Sorin Bangu: Wittgenstein on the infinite and Cantor’s diagonal proof
Tuesday March 4 2025 @11:30 (CET)
Sala B, Edificio de Humanidades, UNED & online
Abstract
Georg Cantor is widely credited with founding transfinite set theory at the end of the 19th century. A major branch of modern mathematics today, one of its central results is (now) called ‘Cantor’s theorem’, stating that there are more real numbers than natural numbers – hence infinity comes in (at least) two sizes, a truly epochal discovery. However, his well-known proof of this result is disarmingly simple, such that even a child could follow it, as Wittgenstein noted. This aspect made it suspect to him, and in the late 1930s he devoted several (in)famous disparaging, but unfortunately rather opaque, remarks to it (some of them collected in Part II of his ‘Remarks on the Foundations of Mathematics’ i.e., RFM II). The aim of this talk is to unpack several of these thoughts, since (I believe) the secondary literature on this topic is still inconclusive.

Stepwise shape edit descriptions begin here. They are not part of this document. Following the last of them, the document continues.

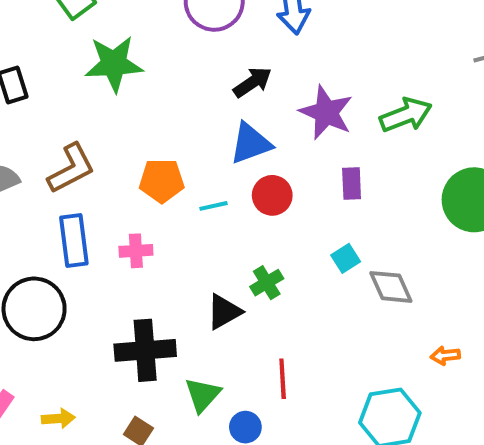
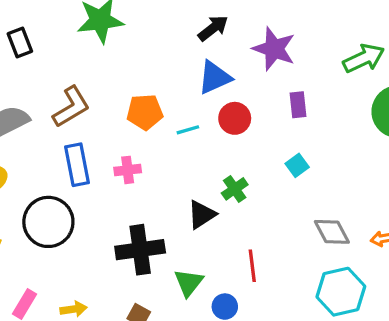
green arrow: (406, 115) -> (364, 58), moved
gray diamond: (391, 287) -> (332, 232), moved

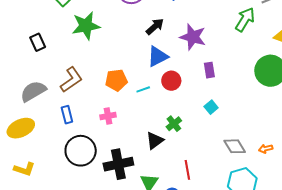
green arrow: (364, 58) -> (245, 19), moved, turned -30
blue rectangle: (77, 165) -> (67, 115), moved, size x0.7
black circle: (48, 222) -> (81, 151), moved

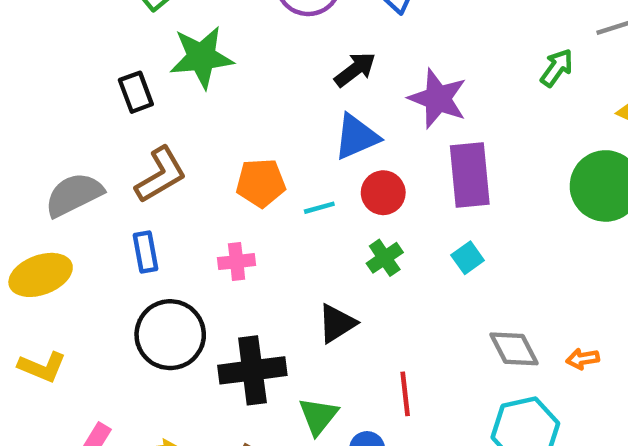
green arrow: (245, 19) -> (557, 68), size x0.7
black rectangle: (38, 42) -> (136, 92), moved
purple rectangle: (209, 70) -> (470, 175), size x1.8
green cross: (174, 124) -> (385, 258), moved

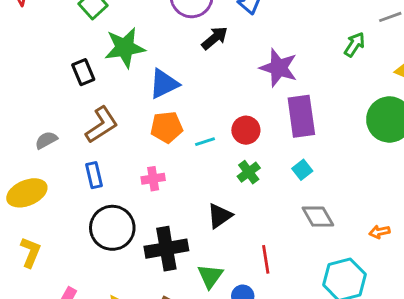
black arrow: (355, 70) -> (215, 38), moved
blue triangle: (356, 137) -> (164, 84), moved
gray semicircle: (74, 195) -> (46, 140), size x0.6
gray diamond: (514, 349) -> (318, 217), moved
yellow L-shape: (42, 367) -> (30, 252), turned -88

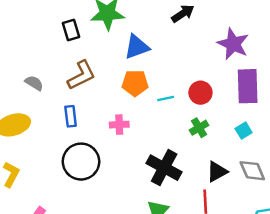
gray semicircle: (46, 140) -> (34, 83), turned 54
black triangle: (220, 216) -> (217, 172), moved
black cross: (166, 249) -> (164, 168), moved, turned 32

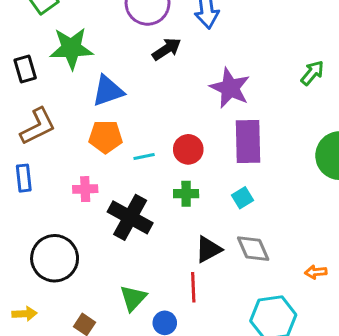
green cross: (199, 128) -> (186, 194), turned 30
black circle: (81, 162) -> (55, 258), moved
black cross: (164, 168) -> (130, 217), moved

In essence, I will propose a way of reading Wittgenstein on the infinite and Cantor’s proof, reading which (I claim) renders his RFM II remarks compatible with the non-revisionist line he takes in ‘Philosophical Investigations’.
Bio
Sorin Bangu is full professor at the Department of Philosophy of University of Bergen (Norway). Before joining the University of Bergen, he held positions in at Univ. of Cambridge and Univ. of Illinois at Urbana-Champaign. His research lies at the intersection of the philosophy of mathematics and the philosophy of physics, and their histories. He has long-standing interests in the history of analytic philosophy (in Quine and Wittgenstein) and has published extensively in these areas.